The government and civil society organisations huddled over draft national policy on ending violence against women and girls on Thursday and urged for adoption of national policy to address the incidents of violence against women and girls.
The policy dialogue was jointly organised by the Ministry of Human Rights, NCSW, Aawaz and Aurat Foundation to choose representatives of federal and provincial governments, parliament, relevant UN agencies and civil society organisations on board for improving the policy, which has recognition and ownership of a broad section of society.
Adviser to the Prime Minister on Human Rights Barrister Zafarullah presided over the consultation meeting and said, “We have finally succeeded in establishing a separate ministry for ensuring human rights in Pakistan.”
The draft policy aims to provide a framework on how to implement constitutional obligations as well as international conventions and treaties ratified by Pakistan that speak of its commitment to protecting fundamental human rights and to eliminate gender-based violence. It also aims to bring existing laws in line with the policy in order to address existing direct and indirect discrimination against women and girls.
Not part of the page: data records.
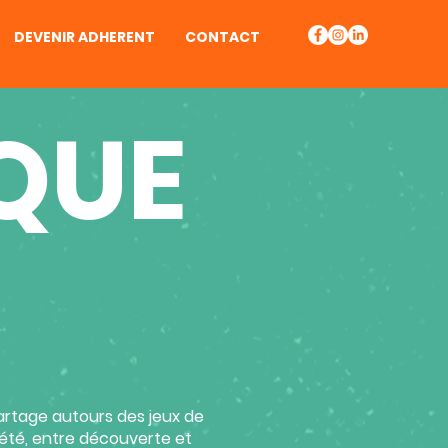
DEVENIR ADHERENT
CONTACT
QUE
artage autours des jeux de
iété, entre découverte et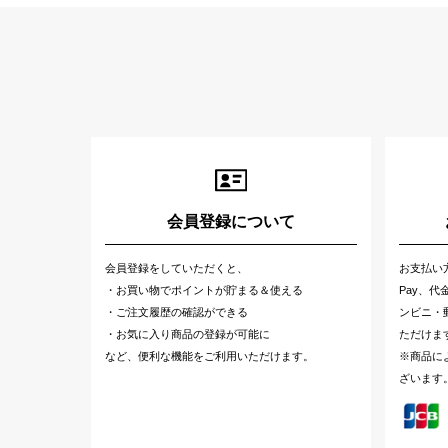
会員登録について
会員登録をしていただくと、
お支払い
・お買い物でポイントが貯まる＆使える
Pay、
・ご注文履歴の確認ができる
ンビニ・郵
・お気に入り商品の登録が可能に
ただけま
など、便利な機能をご利用いただけます。
※商品に
ざいます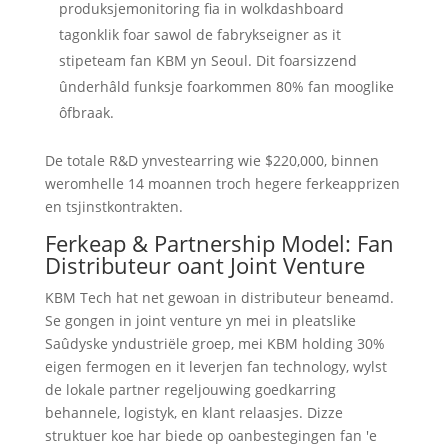
produksjemonitoring fia in wolkdashboard
tagonklik foar sawol de fabrykseigner as it
stipeteam fan KBM yn Seoul. Dit foarsizzend
ûnderhâld funksje foarkommen 80% fan mooglike
ôfbraak.
De totale R&D ynvestearring wie $220,000, binnen
weromhelle 14 moannen troch hegere ferkeapprizen
en tsjinstkontrakten.
Ferkeap & Partnership Model: Fan
Distributeur oant Joint Venture
KBM Tech hat net gewoan in distributeur beneamd.
Se gongen in joint venture yn mei in pleatslike
Saûdyske yndustriële groep, mei KBM holding 30%
eigen fermogen en it leverjen fan technology, wylst
de lokale partner regeljouwing goedkarring
behannele, logistyk, en klant relaasjes. Dizze
struktuer koe har biede op oanbestegingen fan 'e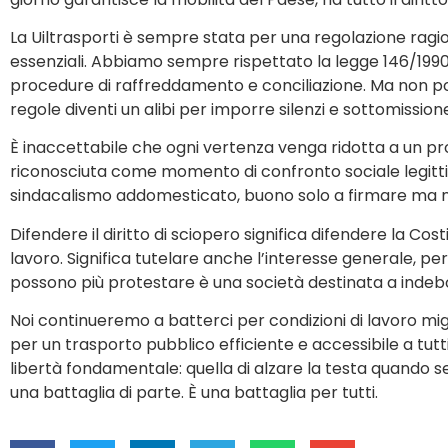
La Uiltrasporti è sempre stata per una regolazione ragion
essenziali. Abbiamo sempre rispettato la legge 146/1990,
procedure di raffreddamento e conciliazione. Ma non po
regole diventi un alibi per imporre silenzi e sottomission
È inaccettabile che ogni vertenza venga ridotta a un pr
riconosciuta come momento di confronto sociale legitti
sindacalismo addomesticato, buono solo a firmare ma 
Difendere il diritto di sciopero significa difendere la Cos
lavoro. Significa tutelare anche l’interesse generale, per
possono più protestare è una società destinata a indeboli
Noi continueremo a batterci per condizioni di lavoro miglio
per un trasporto pubblico efficiente e accessibile a tut
libertà fondamentale: quella di alzare la testa quando ser
una battaglia di parte. È una battaglia per tutti.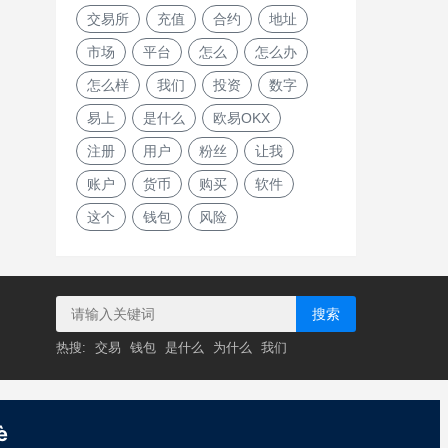
交易所
充值
合约
地址
市场
平台
怎么
怎么办
怎么样
我们
投资
数字
易上
是什么
欧易OKX
注册
用户
粉丝
让我
账户
货币
购买
软件
这个
钱包
风险
搜索
热搜:
交易
钱包
是什么
为什么
我们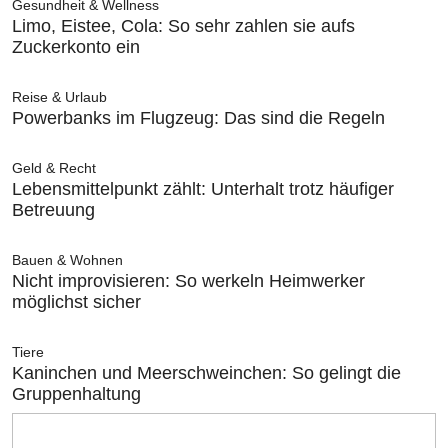
Gesundheit & Wellness
Limo, Eistee, Cola: So sehr zahlen sie aufs
Zuckerkonto ein
Reise & Urlaub
Powerbanks im Flugzeug: Das sind die Regeln
Geld & Recht
Lebensmittelpunkt zählt: Unterhalt trotz häufiger
Betreuung
Bauen & Wohnen
Nicht improvisieren: So werkeln Heimwerker
möglichst sicher
Tiere
Kaninchen und Meerschweinchen: So gelingt die
Gruppenhaltung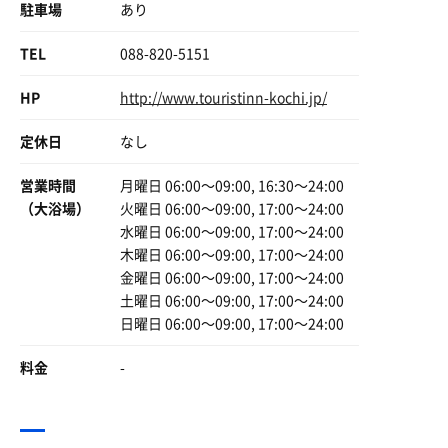
駐車場
あり
TEL
088-820-5151
HP
http://www.touristinn-kochi.jp/
定休日
なし
営業時間
月曜日 06:00〜09:00, 16:30〜24:00
（大浴場）
火曜日 06:00〜09:00, 17:00〜24:00
水曜日 06:00〜09:00, 17:00〜24:00
木曜日 06:00〜09:00, 17:00〜24:00
はし拳に負けて飲まされる日本酒
金曜日 06:00〜09:00, 17:00〜24:00
なんぼでも負けたいわ
土曜日 06:00〜09:00, 17:00〜24:00
日曜日 06:00〜09:00, 17:00〜24:00
料金
-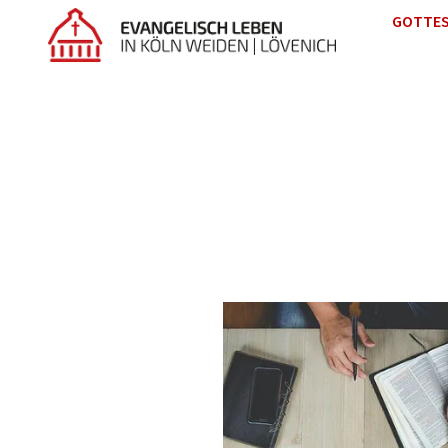
GOTTES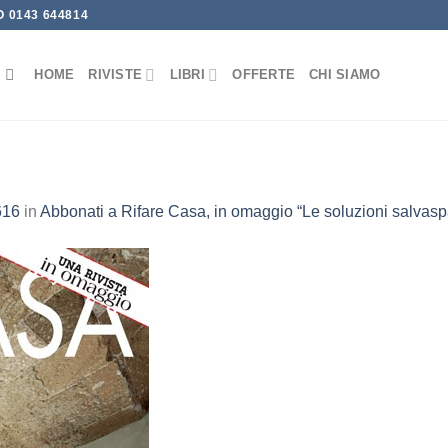
 0143 644814
HOME
RIVISTE
LIBRI
OFFERTE
CHI SIAMO
616
in
Abbonati a Rifare Casa, in omaggio “Le soluzioni salvasp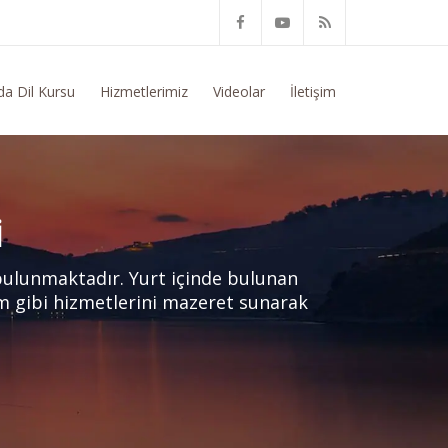
m Konusunda Genel Bilgi Talep Ediyorum
da Dil Kursu
Hizmetlerimiz
Videolar
İletişim
I
bulunmaktadır. Yurt içinde bulunan
im gibi hizmetlerini mazeret sunarak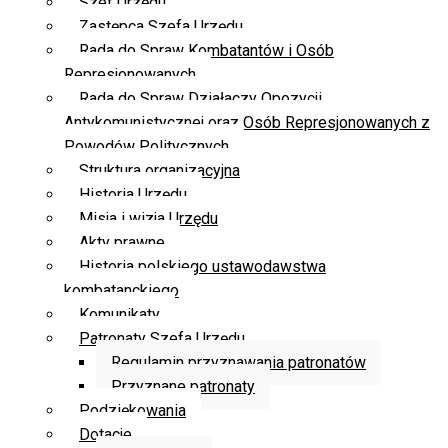
Szef Urzędu
Zastępca Szefa Urzędu
Rada do Spraw Kombatantów i Osób
Represjonowanych
Rada do Spraw Działaczy Opozycji
Antykomunistycznej oraz Osób Represjonowanych z
Powodów Politycznych
Struktura organizacyjna
Historia Urzędu
Misja i wizja Urzędu
Akty prawne
Historia polskiego ustawodawstwa
kombatanckiego
Komunikaty
Patronaty Szefa Urzędu
Regulamin przyznawania patronatów
Przyznane patronaty
Podziękowania
Dotacje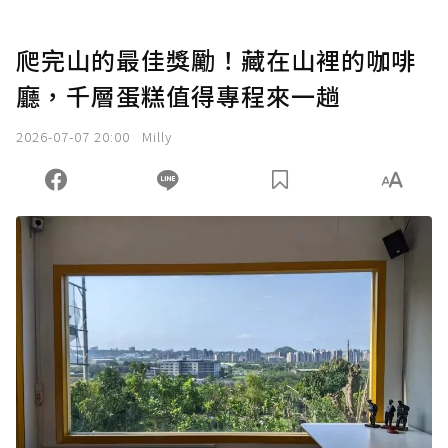
爬完山的最佳獎勵！藏在山裡的咖啡
廳，千層蛋糕值得專程來一趟
2026-07-07 20:00
Milly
The establishment of a collaborative and coherent response system between all agencies is essential to ensure the safety of victims and survivors.
The policy stipulates that gender-based violence centres be introduced in every districts of every province. The centres would be wholly staffed by women trained in first aid, police reporting, lodging FIRs, medical examination, collection and analysis of forensic and other evidence, psychologist evaluation and post-trauma rehabilitation.
The policy further stipulates that more crisis centres for women should be set up, either independently, or as units within hospitals.
Doctors, nurses and psychologist specifically trained to deal with gender-based violence are key to comprehensive care, which requires budgetary allocations and ongoing training for staff. Procedural operating standards are imperative to the effective working for such units.
The policy also calls for equipping lady health workers with the training and necessary tools, to identify early signs of VAW. These may work as an effective early warning system to prevent VAW at the doorstep.
Published in The Express Tribune, February 5th, 2016.